Los dementes, en ocasiones, nos recuerdan a los niños que, a su vez, nos recuerdan a los locos (y aquí saltaría Marisa para tararear el “locos bajitos” de Serrat). La remisión recíproca nos hace sonreír. A nosotros, sí, que no estamos aún locos, pero somos algo idiotas y nos cuesta admitir que los niños puedan sufrir otra cosa que dolores con causas evidentes y, sobre todo, pasajeros. Cuando lo recordamos se cierne sobre nuestra sonrisa una sombra que, o bien la deshace, o bien la convierte en un mero gesto de cortesía dirigido no se sabe si al loco o a los que sonreían con nosotros.

Desgraciadamente hay personas que, además de idiotas, son crueles. Las personas crueles nunca sonríen tontamente. En eso aparentan ser más listos que nosotros, pero es pura apariencia. Simplemente no pueden y disimulan su incapacidad con una carcajada grotesca. Son esos que se mofan de los raros o locos provocando las situaciones irrisorias. Para ellos y para todos los que, cobardes, les ríen sus gracias. También están los que los desprecian. Algunos no llegan a tanto y sólo los evitan, y en este grupo entramos casi todos. Porque los locos nos avergüenzan. Un poco por lo que hacen o dicen, tan fuera de la norma, de los usos y costumbres que regulan nuestra convivencia. Pero a mí, sobre todo, me hacen avergonzarme de mí misma.

Están ahí. Solos. Diciendo o gritando algo que no puedo entender. No me atrevo a acercarme a ellos y probar a hablarles.
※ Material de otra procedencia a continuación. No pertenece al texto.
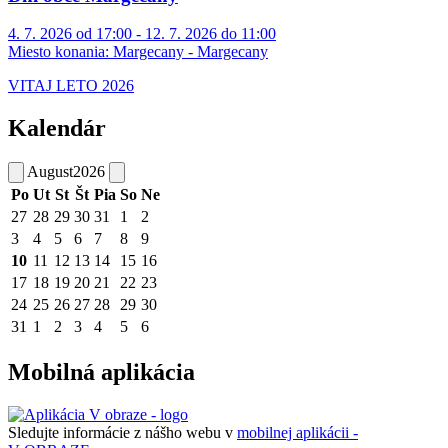
4. 7. 2026 od 17:00 - 12. 7. 2026 do 11:00
Miesto konania:
Margecany - Margecany
VITAJ LETO 2026
Kalendár
August
2026
Po
Ut
St
Št
Pia
So
Ne
27
28
29
30
31
1
2
3
4
5
6
7
8
9
10
11
12
13
14
15
16
17
18
19
20
21
22
23
24
25
26
27
28
29
30
31
1
2
3
4
5
6
Mobilná aplikácia
Sledujte informácie z nášho webu v
mobilnej aplikácii -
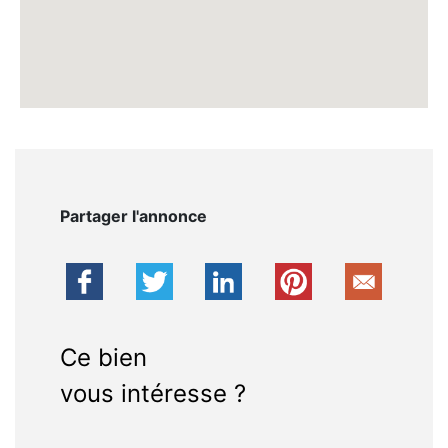
Partager l'annonce
Ce bien
vous intéresse ?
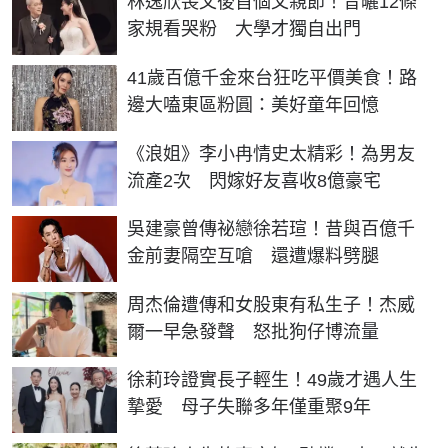
林逸欣喪父後首個父親節！昔曬12條
家規看哭粉 大學才獨自出門
41歲百億千金來台狂吃平價美食！路
邊大嗑東區粉圓：美好童年回憶
《浪姐》李小冉情史太精彩！為男友
流產2次 閃嫁好友喜收8億豪宅
吳建豪曾傳祕戀徐若瑄！昔與百億千
金前妻隔空互嗆 還遭爆料劈腿
周杰倫遭傳和女股東有私生子！杰威
爾一早急發聲 怒批狗仔博流量
徐莉玲證實長子輕生！49歲才遇人生
摯愛 母子失聯多年僅重聚9年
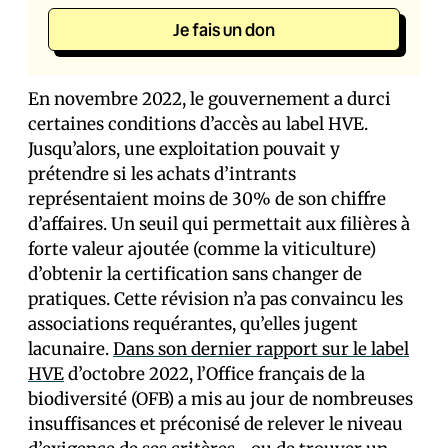
Je fais un don
En novembre 2022, le gouvernement a durci
certaines conditions d’accès au label HVE.
Jusqu’alors, une exploitation pouvait y
prétendre si les achats d’intrants
représentaient moins de 30% de son chiffre
d’affaires. Un seuil qui permettait aux filières à
forte valeur ajoutée (comme la viticulture)
d’obtenir la certification sans changer de
pratiques. Cette révision n’a pas convaincu les
associations requérantes, qu’elles jugent
lacunaire.
Dans son dernier rapport sur le label
HVE
d’octobre 2022, l’Office français de la
biodiversité (OFB) a mis au jour de nombreuses
insuffisances et préconisé de relever le niveau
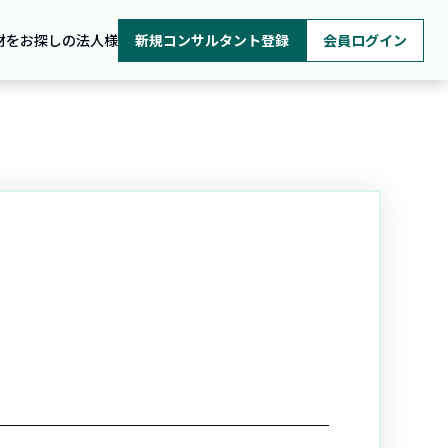
材をお探しの法人様
新規コンサルタント登録
会員ログイン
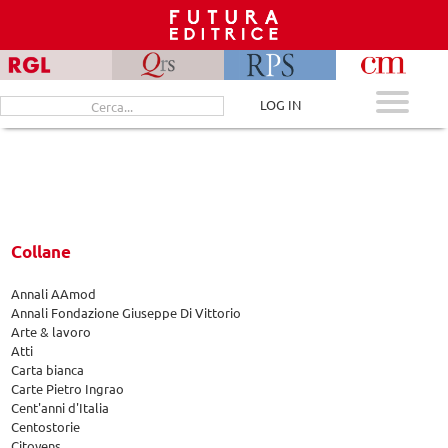
Skip
to
content
Cerca
LOG IN
per:
Collane
Annali AAmod
Annali Fondazione Giuseppe Di Vittorio
Arte & lavoro
Atti
Carta bianca
Carte Pietro Ingrao
Cent'anni d'Italia
Centostorie
Citoyens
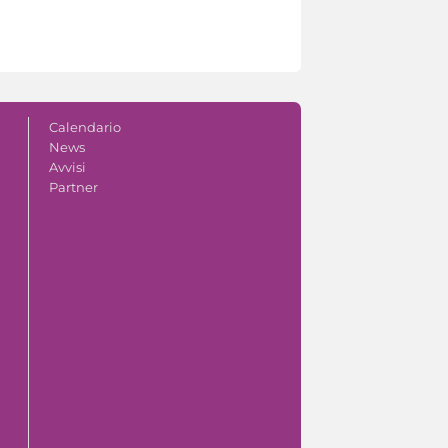
Calendario
News
Avvisi
Partner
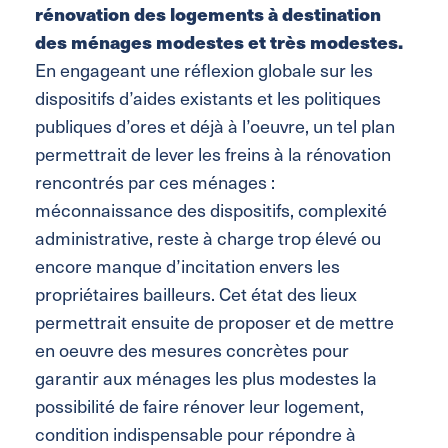
rénovation des logements à destination
des ménages modestes et très modestes.
En engageant une réflexion globale sur les
dispositifs d’aides existants et les politiques
publiques d’ores et déjà à l’oeuvre, un tel plan
permettrait de lever les freins à la rénovation
rencontrés par ces ménages :
méconnaissance des dispositifs, complexité
administrative, reste à charge trop élevé ou
encore manque d’incitation envers les
propriétaires bailleurs. Cet état des lieux
permettrait ensuite de proposer et de mettre
en oeuvre des mesures concrètes pour
garantir aux ménages les plus modestes la
possibilité de faire rénover leur logement,
condition indispensable pour répondre à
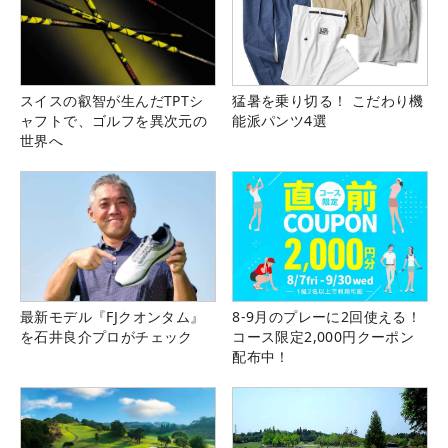
スイスの叡智が生んだTPTシ
猛暑を乗り切る！ こだわり機
ャフトで、ゴルフを異次元の
能派パンツ4選
世界へ
最新モデル『FJクオンタム』
8-9月のプレーに2回使える！
を石井良介プロがチェック
コース限定2,000円クーポン
配布中！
No me atrevo a tocarlos. Puede que me den un manotazo, me empujen o insulten, aunque tampoco ésta es una violencia lo suficientemente grave para explicar el temor. Yo creo que me avergüenza la impotencia, la seguridad del fracaso. Hagas lo que hagas, digas lo que digas, todo va a seguir igual. A veces intuyes y otras percibes claramente ese sufrimiento que apenas son capaces de exteriorizar, el de estar encerrados en la cárcel en que se ha convertido su cerebro torturador, pero no sabes cómo sacarlos, aunque sea un instante, de allí. Lo intentas, pero pronto lo dejas, porque no puedes soportar esa mirada que se pierde detrás de ti haciéndote sentir invisible. Porque no encuentras nunca esa palabra que luchan desesperadamente por encontrar y que nunca, nunca, es la que tú les propones. Ni la podrían reconocer si te la oyeran, porque su búsqueda no les permite escucharte.

Y llegará un día en que callen. El frágil hilo que nos mantiene unidos se romperá y ellos, como un globo de helio, se perderán del todo en su laberinto interno. Entonces nos podremos hacer la ilusión de que no sufren, de que ya no se pelean desesperadamente con esas palabras malignamente esquivas. Pero es algo en lo que queremos creer, porque saber, no sabemos una mierda de lo que está pasando. Y pienso en la muerte y en su crueldad infinita y multiforme, en las mil maneras de morir en vida.

El día está gris y bochornoso. Y la lluvia no consigue arrancar ningún olor a la tierra, cubierta por el asfalto. Será por eso.